This blog will answer the question “Do I have to pay council tax if I live with parents?” It covers the topics such as whose responsibility it is to pay the council tax in general, when there are earning and non-earning children living with the parents, and related topics. 

Do I have to pay council tax if I live with my parents?

No, you don’t have to pay council tax if you are a student, whether you are more than 18 years of age or less, whether you are living with your parents or not. Whether you have to pay council tax or not depends on your earning status, not on if you live with your parents or alone.

Who has to pay council tax

Generally, the following persons have to pay council tax:

  • Any person who is 18 years of age or over 18, and who owns or rents a home.
  • If only 1 person lives in a property they will be the liable person
  • The person who occupies a property is the person liable to pay council
  • When the property is an HMO, or it is empty, the owner of the property is liable to pay the council tax.
  • If there are more than one person living on a property, the person who is liable to pay council tax is determined by a system called the hierarchy of liability. The hierarchy goes from top to bottom. The topmost person is the one responsible for paying council tax, in whose absence, the next will be responsible and so on.

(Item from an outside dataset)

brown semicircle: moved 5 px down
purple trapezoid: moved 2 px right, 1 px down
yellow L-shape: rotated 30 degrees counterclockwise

This hierarchy is as follows:

  1. First liability falls upon the resident owner-occupier who owns the freehold of all or any part of the property.
  1. In absence of one, the responsibility is that of the resident leaseholder of all or any part of the property, such as an owner-occupier who pays a ground rent.
  1. If there is no freeholder or leaseholder, council tax liability is that of the resident statutory tenant on an assured tenancy agreement, such as a council or private tenant.
  1. In absence of a tenant even, the liability is that of the resident who lives in the property, and is a licensee, that is, a person who is not a tenant but has permission to live there.
  1. If there is no licensee even, then any resident staying at the property, for example a squatter has to pay the council tax.
  1. As a last resort, if the property is not at all occupied by any resident, then the council tax liability falls upon the owner of the property who doesn’t live there

A full Council Tax bill is based on at least 2 adults living in a home. Spouses and partners who live together are jointly responsible for paying the bill.

You’ll usually get a 50% discount if no-one living in your home, including you, counts as an adult.

You will not have to pay any Council Tax if everyone in your home, including you, is a full-time student.

If you live with your parents

The concept of council tax assumes that there are at least two adults living in a property. It makes spouses and partners liable to pay the council tax bill.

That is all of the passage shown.